Applied research II: Campus
Another research subject which Helle is keenly engaged with, and which she has redefined into a strategic and practically applicable tool, is the development of attractive campuses. In order to support the substantive goals in the Danish Government's globalisations strategy, 'Progress, Innovation and Cohesion', the University and Buildings Agency (UBA) initiated the development project: 'Project Campus'. The projects goal was to demonstrate and document what constitutes a good study and research environment w whereby the physical surroundings and facilities can be adjusted, or developed, in order to support the ambition that Danish universities should remain amongst the world's best. JFA was engaged in 2007 to carry out the development project 'Future Campus Sites', which involved an analysis of selected international campus sites as well as a mapping of the current condition of Danish campus sites.
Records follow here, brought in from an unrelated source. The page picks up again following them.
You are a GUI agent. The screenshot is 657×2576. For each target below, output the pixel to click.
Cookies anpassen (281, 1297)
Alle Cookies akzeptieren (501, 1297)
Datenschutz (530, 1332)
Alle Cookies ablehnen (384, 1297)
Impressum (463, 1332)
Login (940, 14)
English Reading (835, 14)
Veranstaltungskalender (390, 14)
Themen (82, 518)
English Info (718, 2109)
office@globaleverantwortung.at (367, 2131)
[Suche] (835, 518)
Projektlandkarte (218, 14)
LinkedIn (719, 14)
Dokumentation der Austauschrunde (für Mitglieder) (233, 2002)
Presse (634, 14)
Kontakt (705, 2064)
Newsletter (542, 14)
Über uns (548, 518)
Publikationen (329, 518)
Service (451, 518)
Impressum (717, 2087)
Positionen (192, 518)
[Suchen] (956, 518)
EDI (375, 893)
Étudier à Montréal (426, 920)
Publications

The investigation revealed how Danish campus sites could be robustly developed to deal with future requirements in relation to built structures, fluid disciplinary boundaries, new forms of social interaction and new teaching forms. JFA's work here was a great success and Helle utilised the accumulated knowledge to develop a campus development instrument, which she has subsequently utilised in many consultancy and building projects - for example Lund University and Örebro University in Sweden and the University City in Kristiansand, Norway.
International Engagement
Helle has always been influenced by an international outlook and has realised projects in Denmark, Sweden, Norway and Germany. The JFA practice are working on many significant urban development projects across Scandinavia. Helle Juul's international engagement manifests itself through international lecturing and networking, including through the International Urban Development Association (INTA) and European Cultural Parliament (ECP). These networks give Helle new insights and knowledge.
Helle is truly a woman of influence and can look back on a successful career where she has defined the framework for many people's work and daily life. To affect society's development from a human perspective and a humanistic set of values is where she wishes to continue making a difference. We all wish her the best of luck in her future practice.